In a disclosure to the Philippine Stock Exchange (PSE), parent company Globe Telecom said Mynt received its Amended Articles of Incorporation as approved by the SEC.
As such, the number of common shares will be 71.66 billion ₱0.03 per share. Mynt’s authorized capital stock of ₱2.15 billion will remain the same.
The stock split reduces the par value of Mynt’s common shares from ₱1.00 to ₱0.03 per share, thereby increasing the number of authorized common shares from 2.15 billion to 71.66 billion.
Mynt has yet to file its registration statement for its planned IPO as the company and its shareholders wait for a more opportune time to go public, as current market conditions remain challenging.
Last March, the SEC approved a proposal made by the PSE to exempt giant initial public offerings such as that of GCash from the 20 percent minimum public float requirement.
“We have been able to get an approval from the SEC where companies that want to offer ₱5 billion or more can actually offer less than 20 percent,” said PSE President and CEO Ramon S. Monzon.
He added that, under the exemption, “They can offer 15 percent with a commitment that they will do a follow-on offering or a private placement in the next two or three years to comply in the 20 percent requirement.”

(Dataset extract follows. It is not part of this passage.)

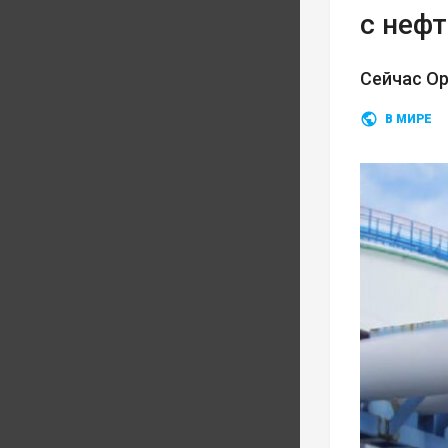
с неф
Сейчас О
В МИРЕ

Mynt has been asking for an exemption from the rule, considering that the stock market is currently having liquidity problems and may not be able to absorb its IPO if they are required to offer 20 percent of its outstanding shares.
The company said earlier that it will seek a valuation of $8.0 billion when it goes public, possibly by year’s end. This would value a 20 percent IPO at $1.6 billion.
While the fintech is gearing up for an IPO, the company said market conditions need to be right, and they're not in a hurry to go public. In addition, it believes that the current minimum float of 20 percent is too high and that 10 percent to 15 percent would be ideal.
This would value the IPO at $800 million to $1.2 billion—just below the $1.3 billion IPO of Monde Nissin Corp., which is historically the biggest IPO in the Philippine stock market. However, in peso terms, this will be bigger than the ₱48.6 billion raised by Monde Nissin.
“Even at the low point of this range, an $800 million offering could be the country's biggest ever,” noted Abacus Securities Corp.